A promessa inicial dos denunciantes, que era oficializar a denúncia ontem, não aconteceu. Por conta disso, a direção alega que não é possível abrir investigação. “A denúncia precisa ser formalizada. Os cartazes trazem uma expressão social grande, mas, de fato, nós não temos nem nomes. Está escrito que foi um ‘professor de Letras’, mas o corpo docente é grande.
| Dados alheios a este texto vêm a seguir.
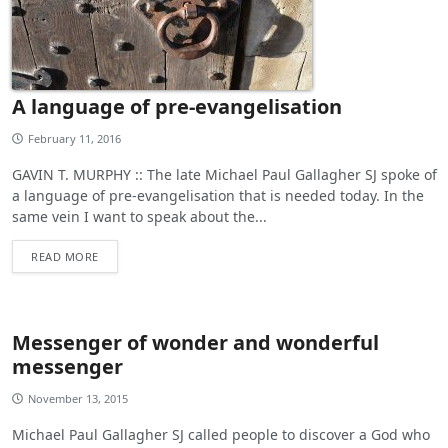
A language of pre-evangelisation
February 11, 2016
GAVIN T. MURPHY :: The late Michael Paul Gallagher SJ spoke of
a language of pre-evangelisation that is needed today. In the
same vein I want to speak about the...
READ MORE
Messenger of wonder and wonderful
messenger
November 13, 2015
Michael Paul Gallagher SJ called people to discover a God who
Nenhuma medida administrativa, no sentido de averiguar a denúncia, pode ser feita sem testemunhas e acusação formal”, explicou a diretora da unidade, Ana Santiago.
Caso a oficialização da denúncia ocorra, uma sindicância de 30 dias, renováveis pelo mesmo período, será aberta pela universidade. De acordo com a vice-diretora da FFP, Mariza de Paula Assis, a possível punição ao docente pode variar entre advertência até uma exoneração. No entanto, nada impede, também, que o acusado entre com uma queixa-crime contra os denunciantes.
“Se isso ocorrer, teremos essa investigação, formada por docentes e técnicos administrativos. Convocamos os envolvidos e ouvimos todos, inclusive o acusado. A partir daí, toma-se a decisão. Isso não impede também que o professor se sinta lesado e entre com um queixa crime contra o denunciante. Em caso de condenação, o docente pode sofrer de suspensão até exoneração. O histórico conta muito também”, disse.